Le vicende che hanno segnato la storia raccontate dal Direttore della Sala Stampa vaticana: dalla rinuncia di Benedetto XVI, all'elezione di Bergoglio e i suoi entusiasmanti 12 mesi di pontificato

Padre Lombardi racconta il primo anno di papa Francesco

Un anno fa la rinuncia di Benedetto XVI. Un'atmosfera pesante si era creata intorno alla Chiesa cattolica e alla Curia Romana dopo gli scandali di pedofilia e il tradimento dell’aiutante di camera.
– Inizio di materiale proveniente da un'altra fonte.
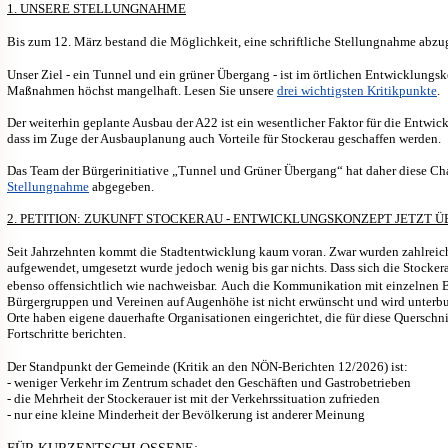
1. UNSERE STELLUNGNAHME
Bis zum 12. März bestand die Möglichkeit, eine schriftliche Stellungnahme abzu
Unser Ziel - ein Tunnel und ein grüner Übergang - ist im örtlichen Entwicklungs
Maßnahmen höchst mangelhaft. Lesen Sie unsere
drei wichtigsten Kritikpunkte
.
Der weiterhin geplante Ausbau der A22 ist ein wesentlicher Faktor für die Entwick
dass im Zuge der Ausbauplanung auch Vorteile für Stockerau geschaffen werden.
Das Team der Bürgerinitiative „Tunnel und Grüner Übergang“ hat daher diese Cha
Stellungnahme
abgegeben.
2. PETITION: ZUKUNFT STOCKERAU - ENTWICKLUNGSKONZEPT JETZT 
Seit Jahrzehnten kommt die Stadtentwicklung kaum voran. Zwar wurden zahlreiche
aufgewendet, umgesetzt wurde jedoch wenig bis gar nichts.
Dass sich die Stocker
ebenso offensichtlich wie nachweisbar.
Auch die Kommunikation mit einzelnen Bü
Bürgergruppen und Vereinen auf Augenhöhe ist nicht erwünscht und wird unter
Orte haben eigene dauerhafte Organisationen eingerichtet, die für diese Querschn
Fortschritte berichten.
Der Standpunkt der Gemeinde (Kritik an den NÖN-Berichten 12/2026) ist:
- weniger Verkehr im Zentrum schadet den Geschäften und Gastrobetrieben
- die Mehrheit der Stockerauer ist mit der Verkehrssituation zufrieden
- nur eine kleine Minderheit der Bevölkerung ist anderer Meinung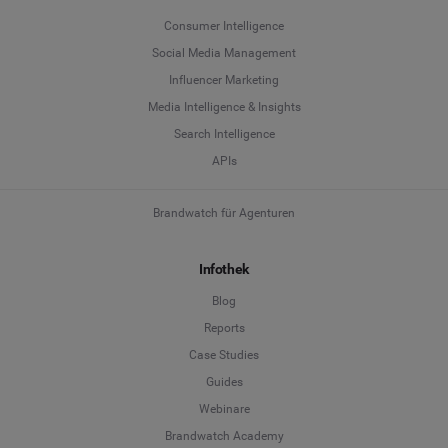
Consumer Intelligence
Social Media Management
Influencer Marketing
Media Intelligence & Insights
Search Intelligence
APIs
Brandwatch für Agenturen
Infothek
Blog
Reports
Case Studies
Guides
Webinare
Brandwatch Academy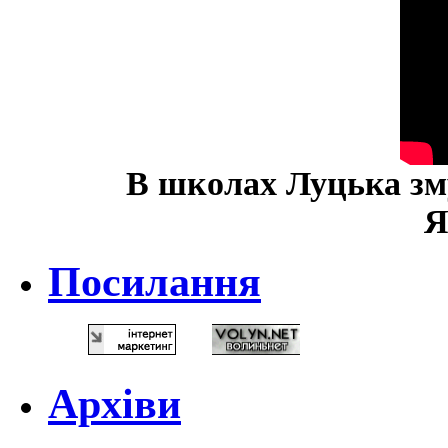
В школах Луцька зм
Я
Посилання
Архіви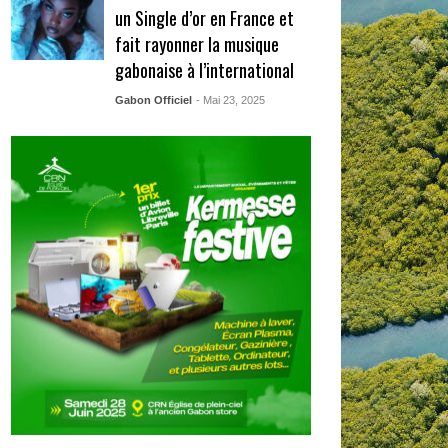
un Single d’or en France et
fait rayonner la musique
gabonaise à l’international
Gabon Officiel
- Mai 23, 2025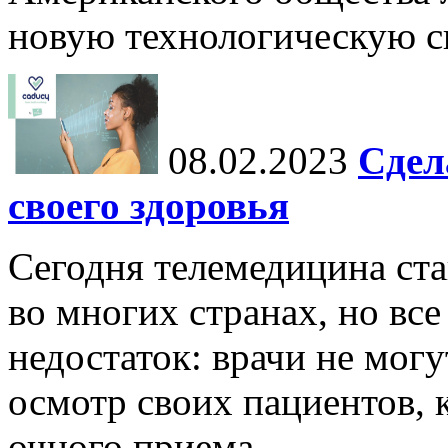
новую технологическую си
08.02.2023
Сдел
своего здоровья
Сегодня телемедицина ста
во многих странах, но вс
недостаток: врачи не мог
осмотр своих пациентов, к
очного приема.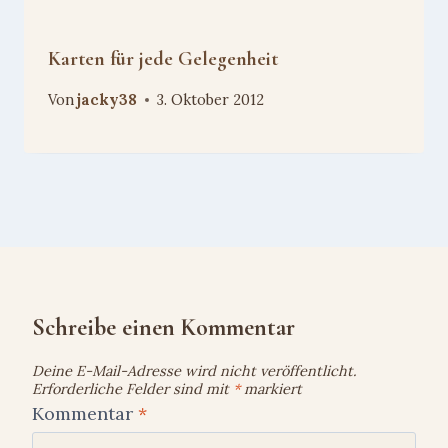
Karten für jede Gelegenheit
Von
jacky38
3. Oktober 2012
Schreibe einen Kommentar
Deine E-Mail-Adresse wird nicht veröffentlicht.
Erforderliche Felder sind mit
*
markiert
Kommentar
*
I preparativi al Conclave e l’elezione sorprendente del primo papa non europeo hanno fatto sì che Roma venisse invasa da una folla di giornalisti che non si vedeva dalla morte di Giovanni Paolo II. Per tante settimane padre Federico Lombardi, direttore della Sala Stampa Vaticana ha dovuto rispondere alle domande di circa seimila giornalisti. In un’atmosfera tesa e incerta il direttore della Sala Stampa vaticana ha svolto il difficile compito di spiegare ai giornalisti provenienti da tutto il pianeta, che cosa stava accadendo. Si tratta di eventi che hanno segnato la storia della Chiesa cattolica e del mondo. Per conoscere quanto e cosa è accaduto un questo ultimo anno abbiamo intervistato padre Lombardi.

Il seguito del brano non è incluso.